ASSIGNED TASK:
Take the line with "प्रदर्शन को बढ़ाना" and all lines after it, through the end of the records below, and repeat them exactly.

MATERIAL SUPPLIED:
*** Block opens ***
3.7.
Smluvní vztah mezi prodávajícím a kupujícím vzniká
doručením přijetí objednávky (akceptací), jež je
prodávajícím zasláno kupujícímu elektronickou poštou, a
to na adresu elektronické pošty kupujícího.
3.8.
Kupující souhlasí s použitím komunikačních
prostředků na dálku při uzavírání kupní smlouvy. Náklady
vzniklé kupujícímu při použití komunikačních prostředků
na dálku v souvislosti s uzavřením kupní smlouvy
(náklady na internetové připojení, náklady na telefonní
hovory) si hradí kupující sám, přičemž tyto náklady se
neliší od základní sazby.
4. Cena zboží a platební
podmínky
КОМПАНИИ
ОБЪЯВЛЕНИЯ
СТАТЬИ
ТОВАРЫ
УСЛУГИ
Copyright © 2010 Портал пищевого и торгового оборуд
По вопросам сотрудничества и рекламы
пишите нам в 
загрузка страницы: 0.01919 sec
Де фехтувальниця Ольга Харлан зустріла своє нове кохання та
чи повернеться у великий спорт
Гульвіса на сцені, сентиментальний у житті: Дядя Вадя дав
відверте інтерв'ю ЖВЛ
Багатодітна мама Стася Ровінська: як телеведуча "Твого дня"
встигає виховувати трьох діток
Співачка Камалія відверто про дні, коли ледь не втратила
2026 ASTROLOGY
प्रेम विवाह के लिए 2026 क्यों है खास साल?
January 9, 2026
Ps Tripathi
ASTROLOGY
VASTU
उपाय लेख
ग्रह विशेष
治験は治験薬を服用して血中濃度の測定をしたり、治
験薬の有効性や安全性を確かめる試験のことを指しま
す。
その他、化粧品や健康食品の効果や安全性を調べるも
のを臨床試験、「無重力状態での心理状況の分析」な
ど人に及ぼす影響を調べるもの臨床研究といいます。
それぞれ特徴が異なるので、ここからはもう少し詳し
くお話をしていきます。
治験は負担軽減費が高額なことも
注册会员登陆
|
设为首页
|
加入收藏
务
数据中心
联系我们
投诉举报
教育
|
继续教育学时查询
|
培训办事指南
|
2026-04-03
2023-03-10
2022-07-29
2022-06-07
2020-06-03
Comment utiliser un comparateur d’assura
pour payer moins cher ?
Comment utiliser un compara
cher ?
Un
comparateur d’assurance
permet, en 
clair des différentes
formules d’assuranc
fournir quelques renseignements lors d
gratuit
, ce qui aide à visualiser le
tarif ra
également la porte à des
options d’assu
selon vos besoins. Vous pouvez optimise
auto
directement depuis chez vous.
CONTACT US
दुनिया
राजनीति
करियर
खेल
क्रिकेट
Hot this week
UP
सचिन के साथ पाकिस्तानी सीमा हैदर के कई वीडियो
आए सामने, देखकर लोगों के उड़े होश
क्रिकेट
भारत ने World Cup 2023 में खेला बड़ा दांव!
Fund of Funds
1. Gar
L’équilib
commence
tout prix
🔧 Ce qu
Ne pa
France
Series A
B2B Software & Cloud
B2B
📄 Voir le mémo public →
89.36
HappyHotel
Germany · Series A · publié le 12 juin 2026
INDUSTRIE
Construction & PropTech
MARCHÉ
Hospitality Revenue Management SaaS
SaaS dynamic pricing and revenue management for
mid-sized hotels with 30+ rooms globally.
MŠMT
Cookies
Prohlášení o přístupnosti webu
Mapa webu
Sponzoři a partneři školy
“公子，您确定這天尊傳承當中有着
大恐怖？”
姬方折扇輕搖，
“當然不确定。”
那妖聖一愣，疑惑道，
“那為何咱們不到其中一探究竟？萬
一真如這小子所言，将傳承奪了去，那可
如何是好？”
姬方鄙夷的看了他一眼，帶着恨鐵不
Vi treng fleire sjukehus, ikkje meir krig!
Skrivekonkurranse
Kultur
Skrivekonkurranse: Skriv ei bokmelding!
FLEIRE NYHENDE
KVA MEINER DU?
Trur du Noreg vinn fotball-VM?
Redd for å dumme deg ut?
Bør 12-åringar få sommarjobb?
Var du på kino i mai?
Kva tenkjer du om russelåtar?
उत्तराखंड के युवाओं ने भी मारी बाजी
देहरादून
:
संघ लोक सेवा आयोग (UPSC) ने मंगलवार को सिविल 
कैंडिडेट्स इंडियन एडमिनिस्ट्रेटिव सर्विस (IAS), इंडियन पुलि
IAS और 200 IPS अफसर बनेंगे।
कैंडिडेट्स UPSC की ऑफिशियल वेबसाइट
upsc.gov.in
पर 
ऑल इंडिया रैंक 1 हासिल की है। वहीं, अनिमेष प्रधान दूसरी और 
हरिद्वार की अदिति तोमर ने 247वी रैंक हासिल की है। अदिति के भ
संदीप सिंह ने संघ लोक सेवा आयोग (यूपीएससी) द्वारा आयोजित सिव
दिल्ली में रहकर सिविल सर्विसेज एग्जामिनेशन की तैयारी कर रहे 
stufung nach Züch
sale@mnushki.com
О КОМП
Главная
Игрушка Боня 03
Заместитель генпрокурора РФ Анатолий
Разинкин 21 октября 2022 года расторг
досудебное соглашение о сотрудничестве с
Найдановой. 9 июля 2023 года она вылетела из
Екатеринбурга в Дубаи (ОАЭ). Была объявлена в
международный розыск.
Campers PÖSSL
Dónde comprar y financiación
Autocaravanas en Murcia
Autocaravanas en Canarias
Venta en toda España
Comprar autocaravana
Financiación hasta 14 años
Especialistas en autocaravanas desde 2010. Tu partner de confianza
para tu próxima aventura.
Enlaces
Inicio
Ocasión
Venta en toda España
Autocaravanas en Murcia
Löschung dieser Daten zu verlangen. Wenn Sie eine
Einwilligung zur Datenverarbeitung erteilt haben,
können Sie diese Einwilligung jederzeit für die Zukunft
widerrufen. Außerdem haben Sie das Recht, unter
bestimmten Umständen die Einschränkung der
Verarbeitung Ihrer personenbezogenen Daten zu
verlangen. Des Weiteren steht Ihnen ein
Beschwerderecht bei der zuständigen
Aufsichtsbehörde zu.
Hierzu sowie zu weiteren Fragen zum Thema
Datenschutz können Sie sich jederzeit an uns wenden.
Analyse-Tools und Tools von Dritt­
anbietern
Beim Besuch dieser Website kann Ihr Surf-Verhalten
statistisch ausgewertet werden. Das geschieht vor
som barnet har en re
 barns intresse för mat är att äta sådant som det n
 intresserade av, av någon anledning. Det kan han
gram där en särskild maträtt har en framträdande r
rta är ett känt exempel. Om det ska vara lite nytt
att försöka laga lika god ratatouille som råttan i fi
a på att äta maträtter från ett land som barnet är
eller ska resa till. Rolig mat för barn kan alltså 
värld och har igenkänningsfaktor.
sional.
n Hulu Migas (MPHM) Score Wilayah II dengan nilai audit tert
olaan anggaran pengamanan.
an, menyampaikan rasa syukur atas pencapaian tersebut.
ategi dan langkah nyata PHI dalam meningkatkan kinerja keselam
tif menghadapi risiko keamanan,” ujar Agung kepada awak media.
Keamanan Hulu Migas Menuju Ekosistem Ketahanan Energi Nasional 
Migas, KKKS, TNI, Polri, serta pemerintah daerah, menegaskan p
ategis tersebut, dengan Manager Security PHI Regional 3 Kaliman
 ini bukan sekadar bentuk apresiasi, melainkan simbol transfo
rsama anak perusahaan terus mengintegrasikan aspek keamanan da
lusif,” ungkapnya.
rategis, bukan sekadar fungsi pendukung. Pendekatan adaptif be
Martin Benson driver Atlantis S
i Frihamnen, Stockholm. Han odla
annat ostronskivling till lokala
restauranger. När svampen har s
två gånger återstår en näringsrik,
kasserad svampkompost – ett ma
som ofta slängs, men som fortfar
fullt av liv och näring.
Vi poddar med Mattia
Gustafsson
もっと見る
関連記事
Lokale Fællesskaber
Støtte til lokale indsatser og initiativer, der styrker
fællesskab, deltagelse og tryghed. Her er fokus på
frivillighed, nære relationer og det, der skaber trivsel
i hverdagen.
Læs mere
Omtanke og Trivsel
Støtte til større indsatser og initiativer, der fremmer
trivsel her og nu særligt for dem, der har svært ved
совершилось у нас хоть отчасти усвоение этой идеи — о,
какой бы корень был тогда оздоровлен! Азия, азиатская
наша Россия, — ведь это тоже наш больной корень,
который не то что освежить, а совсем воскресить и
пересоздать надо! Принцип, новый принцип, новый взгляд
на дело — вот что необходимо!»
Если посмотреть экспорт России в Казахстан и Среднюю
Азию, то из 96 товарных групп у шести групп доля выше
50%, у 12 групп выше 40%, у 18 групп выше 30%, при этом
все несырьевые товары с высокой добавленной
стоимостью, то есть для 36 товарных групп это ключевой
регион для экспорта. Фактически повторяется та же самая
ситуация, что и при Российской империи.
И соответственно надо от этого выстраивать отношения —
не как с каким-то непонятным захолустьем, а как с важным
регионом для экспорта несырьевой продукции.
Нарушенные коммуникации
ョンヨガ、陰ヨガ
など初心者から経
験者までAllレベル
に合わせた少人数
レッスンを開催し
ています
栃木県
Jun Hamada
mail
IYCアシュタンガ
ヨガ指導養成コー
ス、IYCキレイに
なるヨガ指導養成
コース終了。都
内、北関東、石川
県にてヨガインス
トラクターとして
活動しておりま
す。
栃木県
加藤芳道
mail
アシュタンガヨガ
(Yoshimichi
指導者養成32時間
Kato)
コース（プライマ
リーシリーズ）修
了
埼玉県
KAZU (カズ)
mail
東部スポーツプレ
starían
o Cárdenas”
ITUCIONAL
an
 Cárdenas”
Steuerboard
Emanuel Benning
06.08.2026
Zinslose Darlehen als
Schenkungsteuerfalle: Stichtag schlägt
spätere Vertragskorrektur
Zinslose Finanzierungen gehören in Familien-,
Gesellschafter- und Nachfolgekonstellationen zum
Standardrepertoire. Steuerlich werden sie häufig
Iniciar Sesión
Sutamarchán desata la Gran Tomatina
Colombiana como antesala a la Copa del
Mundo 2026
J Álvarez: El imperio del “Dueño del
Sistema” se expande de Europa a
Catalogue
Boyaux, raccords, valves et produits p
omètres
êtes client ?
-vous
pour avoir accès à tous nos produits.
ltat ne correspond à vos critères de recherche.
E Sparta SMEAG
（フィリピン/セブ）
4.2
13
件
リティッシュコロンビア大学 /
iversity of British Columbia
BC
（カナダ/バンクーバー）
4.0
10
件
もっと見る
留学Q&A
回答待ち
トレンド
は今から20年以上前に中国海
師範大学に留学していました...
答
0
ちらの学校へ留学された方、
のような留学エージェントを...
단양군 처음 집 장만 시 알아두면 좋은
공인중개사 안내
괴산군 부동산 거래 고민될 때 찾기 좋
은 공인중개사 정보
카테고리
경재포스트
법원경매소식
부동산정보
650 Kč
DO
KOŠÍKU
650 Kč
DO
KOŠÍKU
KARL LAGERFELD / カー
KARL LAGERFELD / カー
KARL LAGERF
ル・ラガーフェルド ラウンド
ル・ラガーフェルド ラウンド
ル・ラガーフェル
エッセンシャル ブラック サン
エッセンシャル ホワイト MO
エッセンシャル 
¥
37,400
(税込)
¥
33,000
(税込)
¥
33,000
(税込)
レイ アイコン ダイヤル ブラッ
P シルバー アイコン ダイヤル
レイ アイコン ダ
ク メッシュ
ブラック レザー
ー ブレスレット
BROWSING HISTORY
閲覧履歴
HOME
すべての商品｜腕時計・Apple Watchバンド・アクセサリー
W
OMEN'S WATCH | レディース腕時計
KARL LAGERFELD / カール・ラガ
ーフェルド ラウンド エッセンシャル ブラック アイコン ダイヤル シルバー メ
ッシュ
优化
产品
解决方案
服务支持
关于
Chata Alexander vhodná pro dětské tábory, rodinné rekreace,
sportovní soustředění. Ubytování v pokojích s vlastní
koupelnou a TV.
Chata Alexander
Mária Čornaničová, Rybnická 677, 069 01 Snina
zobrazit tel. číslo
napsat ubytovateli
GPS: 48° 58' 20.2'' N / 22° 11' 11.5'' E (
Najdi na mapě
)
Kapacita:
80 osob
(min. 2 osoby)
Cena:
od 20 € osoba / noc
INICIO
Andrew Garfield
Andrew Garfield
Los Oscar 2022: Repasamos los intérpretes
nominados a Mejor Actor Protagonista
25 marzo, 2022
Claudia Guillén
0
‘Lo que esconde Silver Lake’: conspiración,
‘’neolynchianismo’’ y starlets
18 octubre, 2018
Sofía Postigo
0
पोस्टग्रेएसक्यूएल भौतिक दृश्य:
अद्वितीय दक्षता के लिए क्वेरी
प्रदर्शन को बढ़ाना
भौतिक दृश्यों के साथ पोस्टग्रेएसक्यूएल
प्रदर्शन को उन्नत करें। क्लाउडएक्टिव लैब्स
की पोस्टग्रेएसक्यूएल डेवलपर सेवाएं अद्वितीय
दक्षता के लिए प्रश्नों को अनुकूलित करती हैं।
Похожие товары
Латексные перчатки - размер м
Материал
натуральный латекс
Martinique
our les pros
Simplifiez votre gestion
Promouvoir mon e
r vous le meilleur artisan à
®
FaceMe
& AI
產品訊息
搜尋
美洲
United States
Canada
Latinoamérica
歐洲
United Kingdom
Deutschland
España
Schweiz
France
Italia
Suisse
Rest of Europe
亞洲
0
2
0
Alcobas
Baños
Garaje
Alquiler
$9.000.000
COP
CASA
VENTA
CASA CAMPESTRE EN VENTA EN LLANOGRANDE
*** Block closes ***
RESULT FOR THIS EXERCISE:
प्रदर्शन को बढ़ाना
भौतिक दृश्यों के साथ पोस्टग्रेएसक्यूएल
प्रदर्शन को उन्नत करें। क्लाउडएक्टिव लैब्स
की पोस्टग्रेएसक्यूएल डेवलपर सेवाएं अद्वितीय
दक्षता के लिए प्रश्नों को अनुकूलित करती हैं।
Похожие товары
Латексные перчатки - размер м
Материал
натуральный латекс
Martinique
our les pros
Simplifiez votre gestion
Promouvoir mon e
r vous le meilleur artisan à
®
FaceMe
& AI
產品訊息
搜尋
美洲
United States
Canada
Latinoamérica
歐洲
United Kingdom
Deutschland
España
Schweiz
France
Italia
Suisse
Rest of Europe
亞洲
0
2
0
Alcobas
Baños
Garaje
Alquiler
$9.000.000
COP
CASA
VENTA
CASA CAMPESTRE EN VENTA EN LLANOGRANDE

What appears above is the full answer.